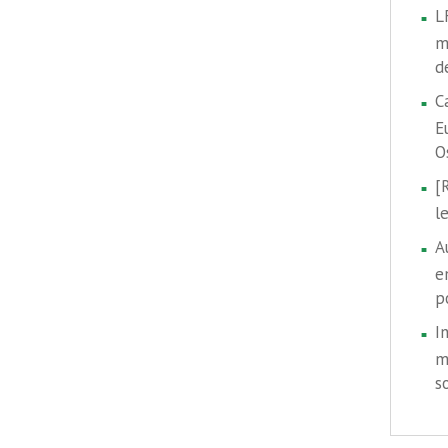
L
m
d
C
E
O
[
l
A
e
p
I
m
s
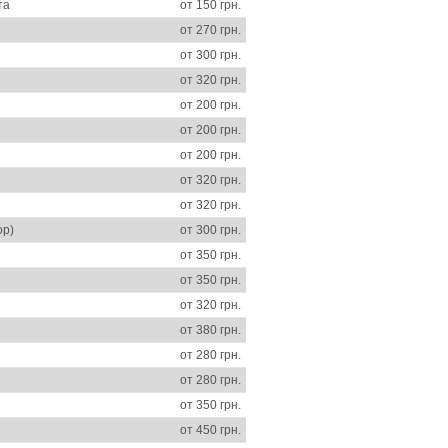
та
от 150 грн.
от 270 грн.
от 300 грн.
от 320 грн.
от 200 грн.
от 200 грн.
от 200 грн.
от 320 грн.
от 320 грн.
ор)
от 300 грн.
от 350 грн.
от 350 грн.
от 320 грн.
от 380 грн.
от 280 грн.
от 280 грн.
от 350 грн.
от 450 грн.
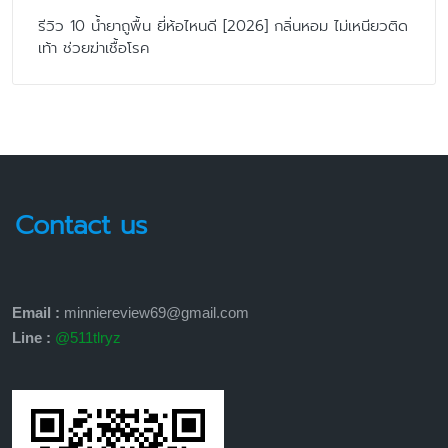
รีวิว 10 น้ำยาถูพื้น ยี่ห้อไหนดี [2026] กลิ่นหอม ไม่เหนียวติด
เท้า ช่วยฆ่าเชื้อโรค
Contact us
Email :
minniereview69@gmail.com
Line :
@511tlryz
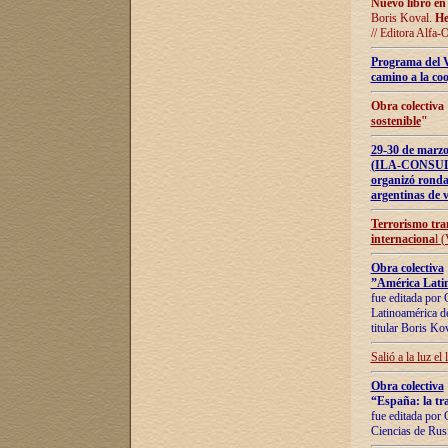
Nuevo libro en
Boris Koval.
He
// Editora Alfa-
Programa del 
camino a la coo
Obra colectiva
sostenible
"
29-30 de ma
(ILA-CONSULT
organizó ronda
argentinas de v
Terrorismo tra
internaciona
l 
Obra colectiva
”América Latin
fue editada por 
Latinoamérica de
titular Boris Ko
Salió a la luz el
Obra colectiva
“España: la tra
fue editada por 
Ciencias de Rus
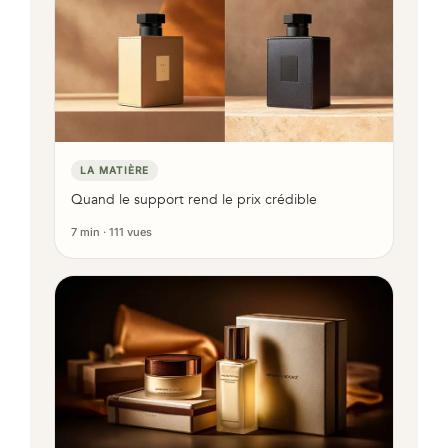
LA MATIÈRE
Quand le support rend le prix crédible
7 min · 111 vues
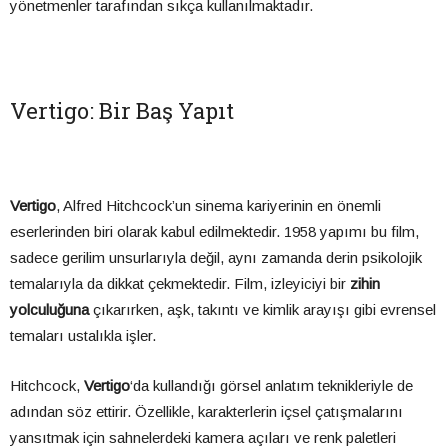
yönetmenler tarafından sıkça kullanılmaktadır.
Vertigo: Bir Baş Yapıt
Vertigo
, Alfred Hitchcock’un sinema kariyerinin en önemli
eserlerinden biri olarak kabul edilmektedir. 1958 yapımı bu film,
sadece gerilim unsurlarıyla değil, aynı zamanda derin psikolojik
temalarıyla da dikkat çekmektedir. Film, izleyiciyi bir
zihin
yolculuğuna
çıkarırken, aşk, takıntı ve kimlik arayışı gibi evrensel
temaları ustalıkla işler.
Hitchcock,
Vertigo
‘da kullandığı görsel anlatım teknikleriyle de
adından söz ettirir. Özellikle, karakterlerin içsel çatışmalarını
yansıtmak için sahnelerdeki kamera açıları ve renk paletleri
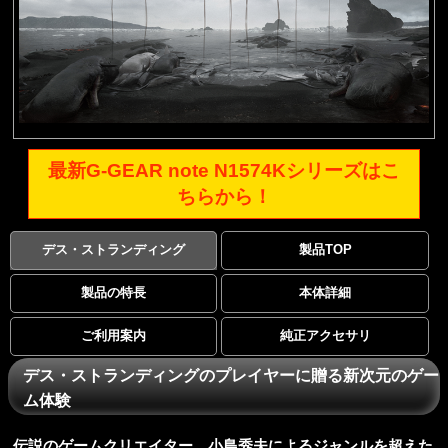
最新G-GEAR note N1574Kシリーズはこ
ちらから！
デス・ストランディング
製品TOP
製品の特長
本体詳細
ご利用案内
純正アクセサリ
デス・ストランディングのプレイヤーに贈る新次元のゲー
ム体験
伝説のゲームクリエイター、小島秀夫によるジャンルを超えた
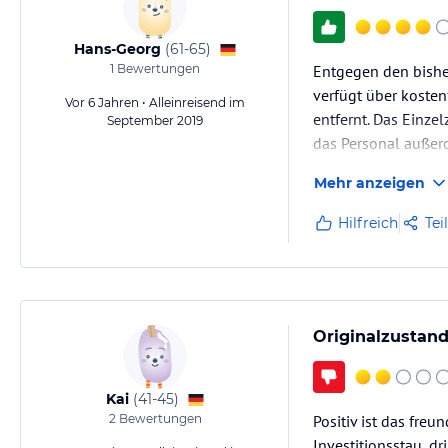
Hans-Georg
(
61-65
)
1
Bewertungen
Entgegen den bisher
verfügt über kosten
Vor 6 Jahren • Alleinreisend im
entfernt. Das Einze
September 2019
das Personal außero
Mehr anzeigen
Hilfreich
Tei
Originalzustand
Kai
(
41-45
)
2
Bewertungen
Positiv ist das fre
Investitionsstau, d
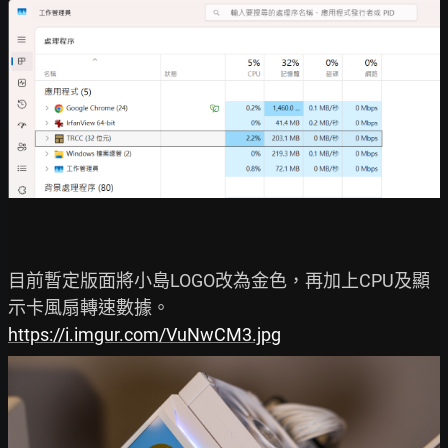
目前暫定版面將小島LOGO改為金色，再加上CPU及顯
https://i.imgur.com/VuNwCM3.jpg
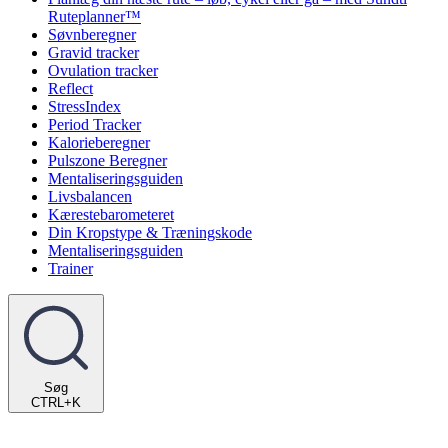
Ruteplanner™
Søvnberegner
Gravid tracker
Ovulation tracker
Reflect
StressIndex
Period Tracker
Kalorieberegner
Pulszone Beregner
Mentaliseringsguiden
Livsbalancen
Kærestebarometeret
Din Kropstype & Træningskode
Mentaliseringsguiden
Trainer
Søg
CTRL+K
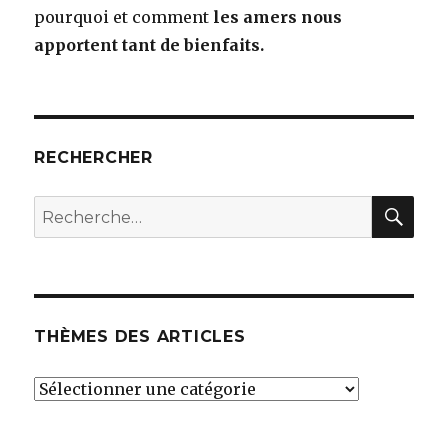
pourquoi et comment
les amers nous
apportent tant de bienfaits.
RECHERCHER
RE
Recherche
pour
:
THÈMES DES ARTICLES
THÈMES
DES
ARTICLES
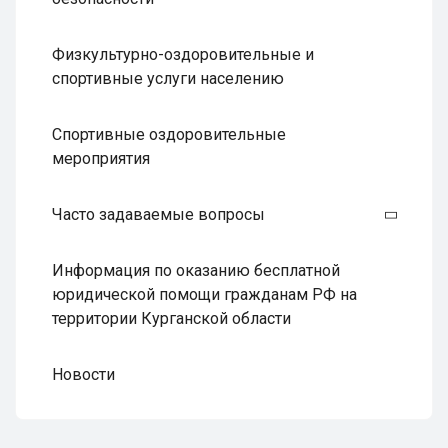
Физкультурно-оздоровительные и
спортивные услуги населению
Спортивные оздоровительные
мероприятия
Часто задаваемые вопросы
Информация по оказанию бесплатной
юридической помощи гражданам РФ на
территории Курганской области
Новости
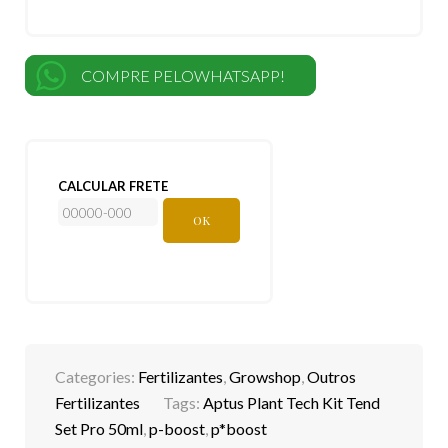
COMPRE PELOWHATSAPP!
CALCULAR FRETE
OK
Categories:
Fertilizantes
,
Growshop
,
Outros
Fertilizantes
Tags:
Aptus Plant Tech Kit Tend
Set Pro 50ml
,
p-boost
,
p*boost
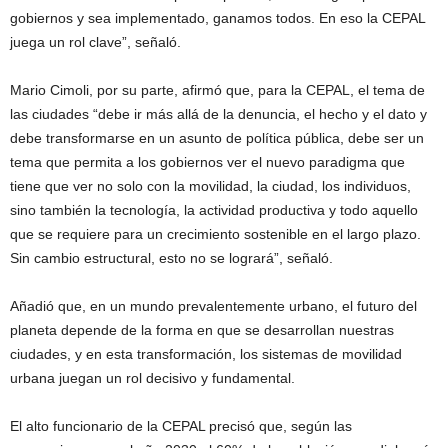
gobiernos y sea implementado, ganamos todos. En eso la CEPAL
juega un rol clave”, señaló.
Mario Cimoli, por su parte, afirmó que, para la CEPAL, el tema de
las ciudades “debe ir más allá de la denuncia, el hecho y el dato y
debe transformarse en un asunto de política pública, debe ser un
tema que permita a los gobiernos ver el nuevo paradigma que
tiene que ver no solo con la movilidad, la ciudad, los individuos,
sino también la tecnología, la actividad productiva y todo aquello
que se requiere para un crecimiento sostenible en el largo plazo.
Sin cambio estructural, esto no se logrará”, señaló.
Añadió que, en un mundo prevalentemente urbano, el futuro del
planeta depende de la forma en que se desarrollan nuestras
ciudades, y en esta transformación, los sistemas de movilidad
urbana juegan un rol decisivo y fundamental.
El alto funcionario de la CEPAL precisó que, según las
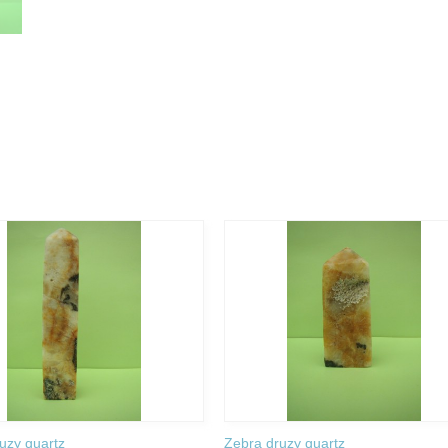
uzy quartz
Zebra druzy quartz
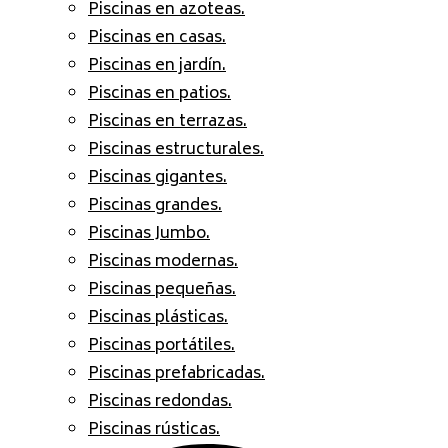
Piscinas en azoteas.
Piscinas en casas.
Piscinas en jardín.
Piscinas en patios.
Piscinas en terrazas.
Piscinas estructurales.
Piscinas gigantes.
Piscinas grandes.
Piscinas Jumbo.
Piscinas modernas.
Piscinas pequeñas.
Piscinas plásticas.
Piscinas portátiles.
Piscinas prefabricadas.
Piscinas redondas.
Piscinas rústicas.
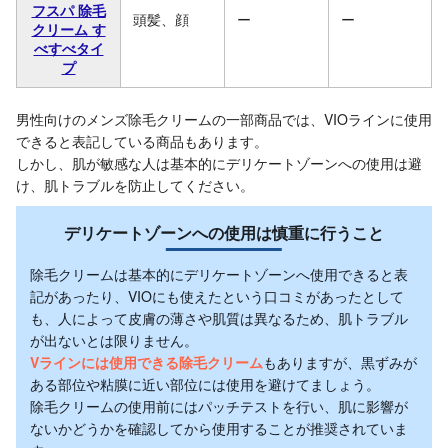
フスパ 除毛
頭髪、顔
ー
ー
クリーム す
べすべタイ
プ
男性向けのメンズ除毛クリームの一部商品では、VIOラインに使用
できると表記している商品もあります。
しかし、肌が敏感な人は基本的にデリケートゾーンへの使用は避
け、肌トラブルを防止してください。
デリケートゾーンへの使用は慎重に行うこと
除毛クリームは基本的にデリケートゾーンへ使用できると表
記があったり、VIOにも使えたという口コミがあったとして
も、人によって皮膚の薄さや肌質は異なるため、肌トラブル
が出ないとは限りません。
Vラインには使用できる除毛クリーム
もありますが、黒ずみが
ある部位や粘膜に近い部位には使用を避けてましょう。
除毛クリームの使用前にはパッチテストを行い、肌に影響が
ないかどうかを確認してから使用することが推奨されていま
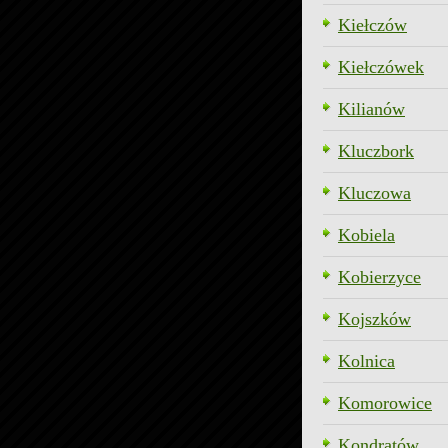
Kiełczów
Kiełczówek
Kilianów
Kluczbork
Kluczowa
Kobiela
Kobierzyce
Kojszków
Kolnica
Komorowice
Kondratów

> _What to produce_: Scan the data above, find each line with "movilidad", and copy it.

> _Answer to the problem_:
tiene que ver no solo con la movilidad, la ciudad, los individuos,
ciudades, y en esta transformación, los sistemas de movilidad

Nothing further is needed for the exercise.